====== SOURCE DATA ======

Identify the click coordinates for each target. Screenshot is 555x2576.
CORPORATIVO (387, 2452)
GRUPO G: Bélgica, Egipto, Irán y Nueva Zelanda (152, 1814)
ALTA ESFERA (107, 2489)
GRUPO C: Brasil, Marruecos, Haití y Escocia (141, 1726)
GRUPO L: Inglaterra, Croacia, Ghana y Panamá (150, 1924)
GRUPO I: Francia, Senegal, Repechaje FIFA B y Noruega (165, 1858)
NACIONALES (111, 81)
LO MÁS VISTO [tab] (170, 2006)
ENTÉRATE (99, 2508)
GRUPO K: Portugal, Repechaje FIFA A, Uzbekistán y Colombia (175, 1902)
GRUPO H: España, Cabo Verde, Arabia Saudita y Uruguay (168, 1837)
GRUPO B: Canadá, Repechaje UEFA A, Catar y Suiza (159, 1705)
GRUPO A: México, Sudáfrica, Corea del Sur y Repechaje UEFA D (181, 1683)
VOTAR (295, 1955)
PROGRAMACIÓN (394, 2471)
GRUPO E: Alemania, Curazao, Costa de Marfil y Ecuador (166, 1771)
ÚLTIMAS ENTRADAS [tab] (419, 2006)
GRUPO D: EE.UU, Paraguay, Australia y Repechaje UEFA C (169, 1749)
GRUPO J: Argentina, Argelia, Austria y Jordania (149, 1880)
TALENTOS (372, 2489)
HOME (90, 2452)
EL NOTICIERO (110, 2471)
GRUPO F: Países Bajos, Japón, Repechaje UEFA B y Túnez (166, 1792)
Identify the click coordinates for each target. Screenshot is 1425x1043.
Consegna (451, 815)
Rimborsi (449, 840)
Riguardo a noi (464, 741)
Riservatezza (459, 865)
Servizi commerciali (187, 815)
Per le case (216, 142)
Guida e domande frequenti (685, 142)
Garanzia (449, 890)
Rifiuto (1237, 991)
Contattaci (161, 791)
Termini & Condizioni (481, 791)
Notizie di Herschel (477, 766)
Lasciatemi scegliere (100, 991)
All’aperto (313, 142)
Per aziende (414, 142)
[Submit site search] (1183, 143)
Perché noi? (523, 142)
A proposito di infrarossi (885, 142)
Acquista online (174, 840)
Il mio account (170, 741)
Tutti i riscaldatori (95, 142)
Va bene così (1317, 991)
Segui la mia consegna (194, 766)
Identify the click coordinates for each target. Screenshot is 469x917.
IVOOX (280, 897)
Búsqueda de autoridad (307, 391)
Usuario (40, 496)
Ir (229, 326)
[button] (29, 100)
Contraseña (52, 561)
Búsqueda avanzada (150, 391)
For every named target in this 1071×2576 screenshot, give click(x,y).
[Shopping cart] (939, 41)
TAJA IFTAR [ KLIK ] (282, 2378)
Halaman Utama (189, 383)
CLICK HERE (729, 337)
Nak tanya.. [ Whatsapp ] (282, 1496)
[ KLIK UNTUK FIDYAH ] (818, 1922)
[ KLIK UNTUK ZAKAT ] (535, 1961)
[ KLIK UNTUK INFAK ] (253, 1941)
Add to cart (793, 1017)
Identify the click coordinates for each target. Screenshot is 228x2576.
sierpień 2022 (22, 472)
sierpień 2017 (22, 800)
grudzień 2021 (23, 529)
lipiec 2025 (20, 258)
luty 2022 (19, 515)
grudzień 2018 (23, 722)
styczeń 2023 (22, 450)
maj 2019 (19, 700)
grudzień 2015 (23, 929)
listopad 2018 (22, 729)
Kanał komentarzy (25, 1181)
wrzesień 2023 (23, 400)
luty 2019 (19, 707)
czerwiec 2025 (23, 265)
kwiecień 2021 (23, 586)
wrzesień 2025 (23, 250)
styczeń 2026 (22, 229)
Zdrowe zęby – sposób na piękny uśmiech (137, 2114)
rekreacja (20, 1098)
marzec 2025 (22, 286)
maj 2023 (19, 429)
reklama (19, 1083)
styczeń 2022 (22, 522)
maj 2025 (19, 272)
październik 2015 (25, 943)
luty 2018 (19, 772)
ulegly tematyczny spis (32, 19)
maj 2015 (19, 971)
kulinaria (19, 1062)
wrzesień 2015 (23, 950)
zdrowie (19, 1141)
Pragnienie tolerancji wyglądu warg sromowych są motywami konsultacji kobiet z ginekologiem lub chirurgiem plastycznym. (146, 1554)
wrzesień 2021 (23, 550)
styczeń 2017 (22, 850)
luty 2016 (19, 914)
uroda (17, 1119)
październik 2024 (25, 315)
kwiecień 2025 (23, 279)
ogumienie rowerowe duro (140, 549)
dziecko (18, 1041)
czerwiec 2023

======

WHAT TO DO
Would you please give all of the entries above once more, exactly as they are?

THE ANSWER
Identify the click coordinates for each target. Screenshot is 555x2576.
CORPORATIVO (387, 2452)
GRUPO G: Bélgica, Egipto, Irán y Nueva Zelanda (152, 1814)
ALTA ESFERA (107, 2489)
GRUPO C: Brasil, Marruecos, Haití y Escocia (141, 1726)
GRUPO L: Inglaterra, Croacia, Ghana y Panamá (150, 1924)
GRUPO I: Francia, Senegal, Repechaje FIFA B y Noruega (165, 1858)
NACIONALES (111, 81)
LO MÁS VISTO [tab] (170, 2006)
ENTÉRATE (99, 2508)
GRUPO K: Portugal, Repechaje FIFA A, Uzbekistán y Colombia (175, 1902)
GRUPO H: España, Cabo Verde, Arabia Saudita y Uruguay (168, 1837)
GRUPO B: Canadá, Repechaje UEFA A, Catar y Suiza (159, 1705)
GRUPO A: México, Sudáfrica, Corea del Sur y Repechaje UEFA D (181, 1683)
VOTAR (295, 1955)
PROGRAMACIÓN (394, 2471)
GRUPO E: Alemania, Curazao, Costa de Marfil y Ecuador (166, 1771)
ÚLTIMAS ENTRADAS [tab] (419, 2006)
GRUPO D: EE.UU, Paraguay, Australia y Repechaje UEFA C (169, 1749)
GRUPO J: Argentina, Argelia, Austria y Jordania (149, 1880)
TALENTOS (372, 2489)
HOME (90, 2452)
EL NOTICIERO (110, 2471)
GRUPO F: Países Bajos, Japón, Repechaje UEFA B y Túnez (166, 1792)
Identify the click coordinates for each target. Screenshot is 1425x1043.
Consegna (451, 815)
Rimborsi (449, 840)
Riguardo a noi (464, 741)
Riservatezza (459, 865)
Servizi commerciali (187, 815)
Per le case (216, 142)
Guida e domande frequenti (685, 142)
Garanzia (449, 890)
Rifiuto (1237, 991)
Contattaci (161, 791)
Termini & Condizioni (481, 791)
Notizie di Herschel (477, 766)
Lasciatemi scegliere (100, 991)
All’aperto (313, 142)
Per aziende (414, 142)
[Submit site search] (1183, 143)
Perché noi? (523, 142)
A proposito di infrarossi (885, 142)
Acquista online (174, 840)
Il mio account (170, 741)
Tutti i riscaldatori (95, 142)
Va bene così (1317, 991)
Segui la mia consegna (194, 766)
Identify the click coordinates for each target. Screenshot is 469x917.
IVOOX (280, 897)
Búsqueda de autoridad (307, 391)
Usuario (40, 496)
Ir (229, 326)
[button] (29, 100)
Contraseña (52, 561)
Búsqueda avanzada (150, 391)
For every named target in this 1071×2576 screenshot, give click(x,y).
[Shopping cart] (939, 41)
TAJA IFTAR [ KLIK ] (282, 2378)
Halaman Utama (189, 383)
CLICK HERE (729, 337)
Nak tanya.. [ Whatsapp ] (282, 1496)
[ KLIK UNTUK FIDYAH ] (818, 1922)
[ KLIK UNTUK ZAKAT ] (535, 1961)
[ KLIK UNTUK INFAK ] (253, 1941)
Add to cart (793, 1017)
Identify the click coordinates for each target. Screenshot is 228x2576.
sierpień 2022 (22, 472)
sierpień 2017 (22, 800)
grudzień 2021 (23, 529)
lipiec 2025 (20, 258)
luty 2022 (19, 515)
grudzień 2018 (23, 722)
styczeń 2023 (22, 450)
maj 2019 (19, 700)
grudzień 2015 (23, 929)
listopad 2018 (22, 729)
Kanał komentarzy (25, 1181)
wrzesień 2023 (23, 400)
luty 2019 (19, 707)
czerwiec 2025 (23, 265)
kwiecień 2021 (23, 586)
wrzesień 2025 (23, 250)
styczeń 2026 (22, 229)
Zdrowe zęby – sposób na piękny uśmiech (137, 2114)
rekreacja (20, 1098)
marzec 2025 (22, 286)
maj 2023 (19, 429)
reklama (19, 1083)
styczeń 2022 (22, 522)
maj 2025 (19, 272)
październik 2015 (25, 943)
luty 2018 (19, 772)
ulegly tematyczny spis (32, 19)
maj 2015 (19, 971)
kulinaria (19, 1062)
wrzesień 2015 (23, 950)
zdrowie (19, 1141)
Pragnienie tolerancji wyglądu warg sromowych są motywami konsultacji kobiet z ginekologiem lub chirurgiem plastycznym. (146, 1554)
wrzesień 2021 (23, 550)
styczeń 2017 (22, 850)
luty 2016 (19, 914)
uroda (17, 1119)
październik 2024 (25, 315)
kwiecień 2025 (23, 279)
ogumienie rowerowe duro (140, 549)
dziecko (18, 1041)
czerwiec 2023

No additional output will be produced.